Мулы переносили путешествие стоически. Чем выше они поднимались в горы, тем ниже становилась температура воздуха. Джоан дрожала от холода и сырости раннего утра. Все тело ломило от верховой езды. Усталость затуманивала сознание, но руины Тануфа, когда они их достигли, все равно поразили ее. Путники остановились, не спешиваясь, и долго смотрели на них в молчании. Полуразрушенные стены с окнами, похожими на скорбные невидящие глаза, камни, завалившие все проходы, разбитые в щепу деревянные балки, битая глиняная посуда. Кое-где стояли красивые арки дверных проемов, ведущие в никуда.

– Глинобитные здания стоят, пока за ними присматривают. Если за ними не следить, дожди со временем их размывают и от них ничего не остается.
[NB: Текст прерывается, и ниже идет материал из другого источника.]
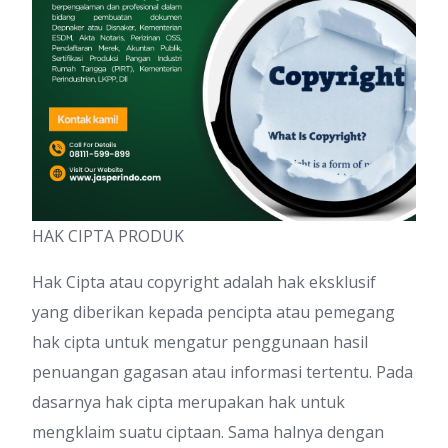
HAK CIPTA PRODUK
Hak Cipta atau copyright adalah hak eksklusif
yang diberikan kepada pencipta atau pemegang
hak cipta untuk mengatur penggunaan hasil
penuangan gagasan atau informasi tertentu. Pada
dasarnya hak cipta merupakan hak untuk
mengklaim suatu ciptaan. Sama halnya dengan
Они снова становятся землей, – тихо проговорил Салим. Затем он указал куда-то вдаль, на известный лишь ему одному разрушенный дом, который Джоан не смогла отличить от остальных. – Там мы прожили много лет. Я помню эти улицы, по которым бегал ребенком, возвращаясь домой только с наступлением темноты.

– Салим… Мне так жаль. Должно быть, ужасно видеть свою деревню такой.

– Все изменяется, – проронил он. – Это неизбежно, хотим мы этого или нет.

– Много жителей… погибло?

– Нет, благодарение богу. Их предупредили о бомбежке. Командиры султанской армии хотели только, чтобы нам негде было прятаться, негде жить. Но так могут думать лишь горожане или британцы. Горцам, чтобы жить, нужны только горы.